Suprema Corte dos EUA redefine regras eleitorais e prejudica direitos de minorias

A Suprema Corte dos Estados Unidos, com uma maioria de seis juízes indicados por presidentes republicanos, emitiu uma decisão que redefine as regras de mapeamento político nos EUA. A corte, em julgamento de 6 a 3, alegou seguir o "texto claro" da Lei dos Direitos de Voto de 1965 e a 15ª Emenda, que proíbe discriminação racial no voto. No entanto, especialistas e críticos veem a decisão como um retrocesso histórico.

A Seção 2 da Lei dos Direitos de Voto garantia que minorias raciais tivessem oportunidades iguais de eleger representantes de sua escolha. A decisão desta quarta-feira (15), no entanto, efetivamente anula essa proteção, segundo analistas. "Esta não é uma atualização, é uma contra-revolução", afirmou um especialista em direito eleitoral.

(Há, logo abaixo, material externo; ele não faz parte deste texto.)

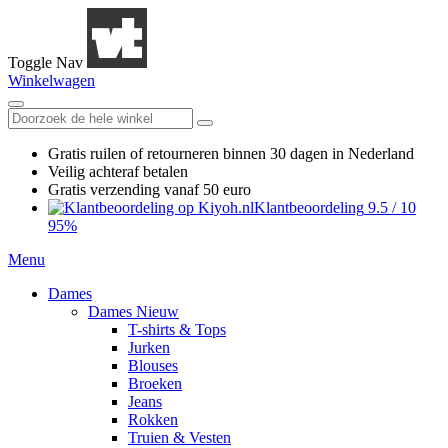
Toggle Nav
Winkelwagen
Gratis ruilen
of retourneren
binnen 30 dagen in Nederland
Veilig achteraf betalen
Gratis verzending
vanaf 50 euro
Klantbeoordeling
9.5
/
10
95%
Menu
Dames
Dames Nieuw
T-shirts & Tops
Jurken
Blouses
Broeken
Jeans
Rokken
Truien & Vesten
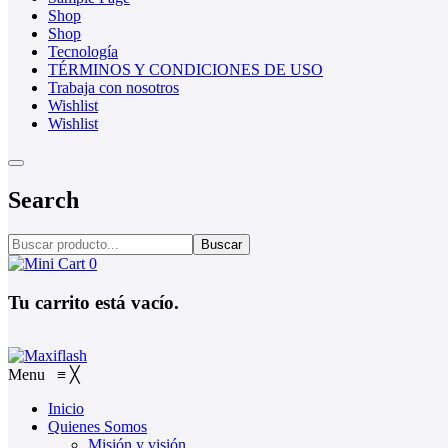
Shop
Shop
Tecnología
TÉRMINOS Y CONDICIONES DE USO
Trabaja con nosotros
Wishlist
Wishlist
Search
Buscar
0
Tu carrito está vacío.
Menu
≡
╳
Inicio
Quienes Somos
Misión y visión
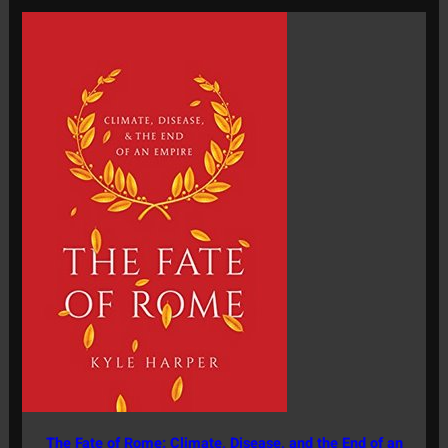
The Fate of Rome: Climate, Disease, and the End of an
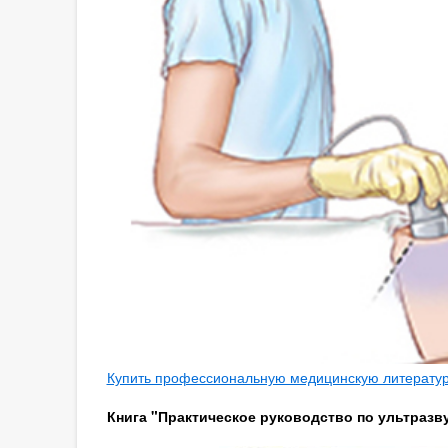
Купить профессиональную медицинскую литературу
Книга "Практическое руководство по ультразву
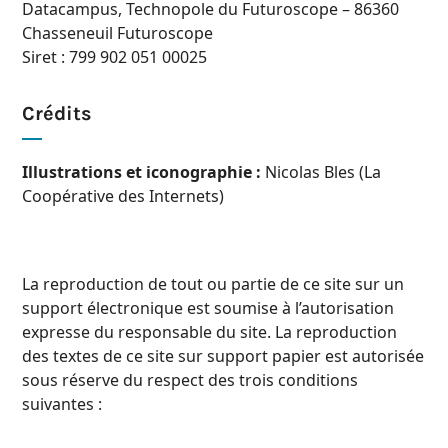
Datacampus, Technopole du Futuroscope – 86360
Chasseneuil Futuroscope
Siret : 799 902 051 00025
Crédits
Illustrations et iconographie :
Nicolas Bles (La
Coopérative des Internets)
La reproduction de tout ou partie de ce site sur un
support électronique est soumise à l’autorisation
expresse du responsable du site. La reproduction
des textes de ce site sur support papier est autorisée
sous réserve du respect des trois conditions
suivantes :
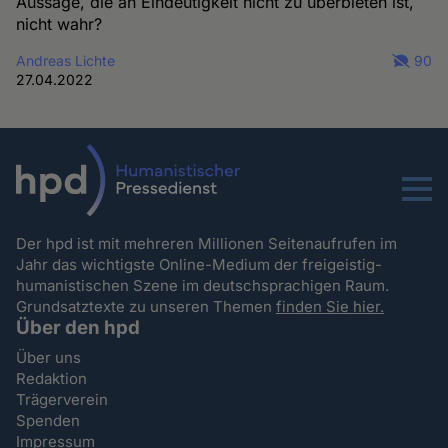
Aussage, die an Eindeutigkeit nicht zu überbieten ist,
nicht wahr?
Andreas Lichte
90
27.04.2022
Menu
Der hpd ist mit mehreren Millionen Seitenaufrufen im
Jahr das wichtigste Online-Medium der freigeistig-
humanistischen Szene im deutschsprachigen Raum.
Grundsatztexte zu unseren Themen
finden Sie hier.
Über den hpd
Über uns
Redaktion
Trägerverein
Spenden
Impressum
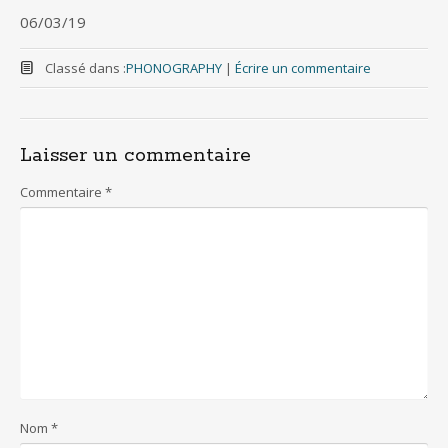
06/03/19
Classé dans :
PHONOGRAPHY
|
Écrire un commentaire
Laisser un commentaire
Commentaire
*
Nom
*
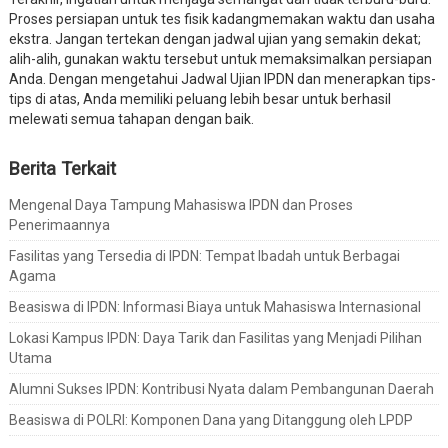
Proses persiapan untuk tes fisik kadangmemakan waktu dan usaha
ekstra. Jangan tertekan dengan jadwal ujian yang semakin dekat;
alih-alih, gunakan waktu tersebut untuk memaksimalkan persiapan
Anda. Dengan mengetahui Jadwal Ujian IPDN dan menerapkan tips-
tips di atas, Anda memiliki peluang lebih besar untuk berhasil
melewati semua tahapan dengan baik.
Berita Terkait
Mengenal Daya Tampung Mahasiswa IPDN dan Proses
Penerimaannya
Fasilitas yang Tersedia di IPDN: Tempat Ibadah untuk Berbagai
Agama
Beasiswa di IPDN: Informasi Biaya untuk Mahasiswa Internasional
Lokasi Kampus IPDN: Daya Tarik dan Fasilitas yang Menjadi Pilihan
Utama
Alumni Sukses IPDN: Kontribusi Nyata dalam Pembangunan Daerah
Beasiswa di POLRI: Komponen Dana yang Ditanggung oleh LPDP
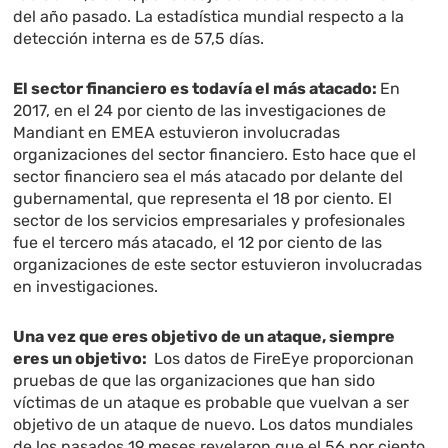
del año pasado. La estadística mundial respecto a la
detección interna es de 57,5 días.
El sector financiero es todavía el más atacado:
En
2017, en el 24 por ciento de las investigaciones de
Mandiant en EMEA estuvieron involucradas
organizaciones del sector financiero. Esto hace que el
sector financiero sea el más atacado por delante del
gubernamental, que representa el 18 por ciento. El
sector de los servicios empresariales y profesionales
fue el tercero más atacado, el 12 por ciento de las
organizaciones de este sector estuvieron involucradas
en investigaciones.
Una vez que eres objetivo de un ataque, siempre
eres un objetivo:
Los datos de FireEye proporcionan
pruebas de que las organizaciones que han sido
víctimas de un ataque es probable que vuelvan a ser
objetivo de un ataque de nuevo. Los datos mundiales
de los pasados 19 meses revelaron que el 56 por ciento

Impacto da decisão na representatividade de minorias

Desde a implementação da Lei dos Direitos de Voto, estados do sul dos EUA elegeram representantes negros para o Congresso, assembleias estaduais e cargos locais, graças à proteção legal que garantia voz igualitária a eleitores minoritários. O Congresso dos EUA reforçou repetidamente essas proteções ao longo das décadas. Agora, a Suprema Corte as esvaziou completamente.

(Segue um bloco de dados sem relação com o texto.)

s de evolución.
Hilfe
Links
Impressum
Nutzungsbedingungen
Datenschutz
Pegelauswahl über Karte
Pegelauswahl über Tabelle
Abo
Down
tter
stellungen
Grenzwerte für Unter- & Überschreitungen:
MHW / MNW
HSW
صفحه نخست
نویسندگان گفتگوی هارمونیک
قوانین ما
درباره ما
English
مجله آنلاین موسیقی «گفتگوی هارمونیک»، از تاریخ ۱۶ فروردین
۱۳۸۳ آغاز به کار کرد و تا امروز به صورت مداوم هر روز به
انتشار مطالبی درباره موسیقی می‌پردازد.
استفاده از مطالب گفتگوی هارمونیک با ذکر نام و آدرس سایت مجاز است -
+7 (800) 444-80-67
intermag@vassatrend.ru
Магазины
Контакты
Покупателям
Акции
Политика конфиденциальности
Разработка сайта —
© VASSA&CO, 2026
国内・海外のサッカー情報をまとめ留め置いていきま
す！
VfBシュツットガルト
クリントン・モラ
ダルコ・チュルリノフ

Em seu voto dissidente, a juíza Elena Kagan, acompanhada pelas colegas Sonia Sotomayor e Ketanji Brown Jackson, alertou para as consequências da decisão. "Esta decisão pode destruir a maioria dos distritos de maioria minoritária criados pela Lei dos Direitos de Voto nos últimos 40 anos", escreveu Kagan. "Ela lança as bases para a maior redução na representação de minorias desde a era da Reconstrução."

"Sob o disfarce de 'atualizar' e 'alinhar' esta grande lei, a maioria torna a Seção 2 nula e ameaça meio século de conquistas na igualdade de voto."

— Juíza Elena Kagan, em seu voto dissidente

Corte de Roberts trava progresso de décadas

Esta decisão não é a primeira da Suprema Corte, liderada pelo presidente John Roberts, a enfraquecer a Lei dos Direitos de Voto. Desde 2013, a corte tem sistematicamente removido proteções contra discriminação racial no processo eleitoral. Em 2013, a corte derrubou a exigência de que jurisdições com histórico de discriminação obtivessem pré-aprovação para novos mapas e mudanças nas regras de votação. Posteriormente, tornou mais difícil contestar leis eleitorais discriminatórias que impedem minorias de votar.

Em casos relacionados, os juízes também permitiram o gerrymandering partidário — prática de desenhar limites de distritos para beneficiar um partido político — e dificultaram a comprovação de que o mapeamento discriminatório havia ocorrido. A decisão no caso Louisiana v. Callais une essas duas linhas de casos, destruindo a Lei dos Direitos de Voto enquanto legitima o gerrymandering partidário.

Reações e consequências políticas

Advogados e ativistas de direitos civis alertam que a decisão pode levar a uma redução significativa na representação de minorias em cargos eletivos. "Esta decisão é um golpe devastador para a democracia e para os direitos civis", afirmou um porta-voz da American Civil Liberties Union (ACLU). "Ela envia uma mensagem clara de que a Suprema Corte atual não está comprometida com a igualdade racial no processo eleitoral."

Analistas políticos também destacam que a decisão pode ter implicações nas eleições de 2024 e além. Com a anulação de proteções contra o gerrymandering discriminatório, partidos políticos podem manipular os limites dos distritos para maximizar seu poder, independentemente das consequências para minorias.

Enquanto a decisão é comemorada por setores conservadores, que argumentam que ela impede a interferência judicial em questões políticas, críticos alertam que ela representa um retrocesso perigoso para os direitos civis nos EUA.